Boat Pose

When we practice Boat Pose, we strengthen our core and improve our balance and our focus.  We begin slowly and increase the stretch and balance as we feel ready.

Begin in Seated Pose

We begin in Seated PoseSitting straight and tall, cross legged on the floor, the crown of our head reaching toward the sky.

Our shoulders are back and down, our core pulls our belly button to our spine, and our hands rest gently on our knees, as we take a deep inhale and exhale through our nose.

On the next inhale, bring our feet flat to the ground, knees bent, palms on the ground. Exhale.

Inhale and, keeping our core engaged, purposely raise our feet and hands from the ground and balance on our sit bones. Exhale and return our feet and hands to the ground.

Repeat until we feel comfortable balancing on our sit bones with our feet and hands lifted from the ground.

Extending Our Arms and Legs

 Once we feel comfortable balancing on our sit bones, we begin to extend our arms and legs.

We extend our arms straight out in front of us, thumbs pointing toward the ceiling, fingers spread wide, reaching and stretching

We begin to extend our legs, slowly. We may practice with legs slightly bent and, as we become stronger, we straighten our legs. Begin slowly. Moving at our own pace. Balance. 

In the full extension, our legs are straight, feet are chest high, our toes point upward, our shoulders back and down and our arms reach forward.

At each extension, we hold for 3 to 5 inhales and exhales. On the last exhale, we place our feet and hands on the floor.

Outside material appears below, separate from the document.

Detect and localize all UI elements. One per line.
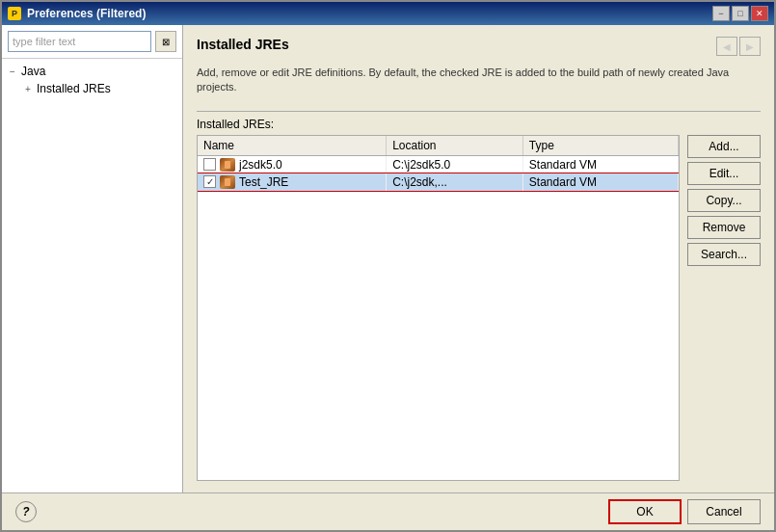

Remember to always practice at our own pace. As our core and legs gain strength and flexibility, we will find that we are able to extend our legs and our arms as we balance.

Leg Modifications

  1. We can keep our feet on the floor and gently raise and lower them with each breath.
  2. We can raise our legs slightly higher, knees bent and hold for 3 to 5 breaths.
  3. We can straighten our legs and hold for 3 to 5 breaths or longer. 

Arm Modifications

  1. We can keep our hands on the floor and gently raise and lower them with each breath.
  2. We can extend our arms our in front of us reaching an stretching our fingertips forward. 
  3. We can gently grasp and support the outside of each extended leg.
  4. We can grasp each big toe, wrapping our pointer finger and middle finger around the toe, as we extend our legs and balance.